#### [Assigned task]
Set down every entry below exactly as it stands.

#### [Data for this task]
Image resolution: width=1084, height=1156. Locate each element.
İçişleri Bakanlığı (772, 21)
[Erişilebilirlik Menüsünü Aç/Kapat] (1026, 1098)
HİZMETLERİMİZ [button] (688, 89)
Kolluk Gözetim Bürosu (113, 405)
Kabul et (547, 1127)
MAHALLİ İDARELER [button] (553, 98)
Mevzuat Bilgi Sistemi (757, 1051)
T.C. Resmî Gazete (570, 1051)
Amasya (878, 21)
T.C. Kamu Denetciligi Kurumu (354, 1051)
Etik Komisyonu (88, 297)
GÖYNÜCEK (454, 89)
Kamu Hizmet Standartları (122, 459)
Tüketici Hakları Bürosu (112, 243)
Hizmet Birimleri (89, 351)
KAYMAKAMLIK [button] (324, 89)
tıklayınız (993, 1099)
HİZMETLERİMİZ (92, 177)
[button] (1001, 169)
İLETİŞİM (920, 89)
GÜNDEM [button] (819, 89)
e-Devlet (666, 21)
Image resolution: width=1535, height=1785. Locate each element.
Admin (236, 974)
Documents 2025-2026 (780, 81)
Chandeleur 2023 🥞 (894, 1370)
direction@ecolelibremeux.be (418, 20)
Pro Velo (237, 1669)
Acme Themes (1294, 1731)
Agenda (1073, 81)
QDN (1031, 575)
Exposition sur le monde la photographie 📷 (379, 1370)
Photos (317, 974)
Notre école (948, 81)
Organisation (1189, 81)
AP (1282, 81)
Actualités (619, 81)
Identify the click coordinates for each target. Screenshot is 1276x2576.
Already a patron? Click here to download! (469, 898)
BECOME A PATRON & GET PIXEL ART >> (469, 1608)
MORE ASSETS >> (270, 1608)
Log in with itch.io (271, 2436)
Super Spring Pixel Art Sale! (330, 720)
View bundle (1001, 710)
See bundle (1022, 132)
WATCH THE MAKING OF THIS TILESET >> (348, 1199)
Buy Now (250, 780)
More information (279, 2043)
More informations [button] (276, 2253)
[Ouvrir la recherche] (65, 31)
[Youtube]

#### [Answer section]
Image resolution: width=1084, height=1156. Locate each element.
İçişleri Bakanlığı (772, 21)
[Erişilebilirlik Menüsünü Aç/Kapat] (1026, 1098)
HİZMETLERİMİZ [button] (688, 89)
Kolluk Gözetim Bürosu (113, 405)
Kabul et (547, 1127)
MAHALLİ İDARELER [button] (553, 98)
Mevzuat Bilgi Sistemi (757, 1051)
T.C. Resmî Gazete (570, 1051)
Amasya (878, 21)
T.C. Kamu Denetciligi Kurumu (354, 1051)
Etik Komisyonu (88, 297)
GÖYNÜCEK (454, 89)
Kamu Hizmet Standartları (122, 459)
Tüketici Hakları Bürosu (112, 243)
Hizmet Birimleri (89, 351)
KAYMAKAMLIK [button] (324, 89)
tıklayınız (993, 1099)
HİZMETLERİMİZ (92, 177)
[button] (1001, 169)
İLETİŞİM (920, 89)
GÜNDEM [button] (819, 89)
e-Devlet (666, 21)
Image resolution: width=1535, height=1785. Locate each element.
Admin (236, 974)
Documents 2025-2026 (780, 81)
Chandeleur 2023 🥞 (894, 1370)
direction@ecolelibremeux.be (418, 20)
Pro Velo (237, 1669)
Acme Themes (1294, 1731)
Agenda (1073, 81)
QDN (1031, 575)
Exposition sur le monde la photographie 📷 (379, 1370)
Photos (317, 974)
Notre école (948, 81)
Organisation (1189, 81)
AP (1282, 81)
Actualités (619, 81)
Identify the click coordinates for each target. Screenshot is 1276x2576.
Already a patron? Click here to download! (469, 898)
BECOME A PATRON & GET PIXEL ART >> (469, 1608)
MORE ASSETS >> (270, 1608)
Log in with itch.io (271, 2436)
Super Spring Pixel Art Sale! (330, 720)
View bundle (1001, 710)
See bundle (1022, 132)
WATCH THE MAKING OF THIS TILESET >> (348, 1199)
Buy Now (250, 780)
More information (279, 2043)
More informations [button] (276, 2253)
[Ouvrir la recherche] (65, 31)
[Youtube]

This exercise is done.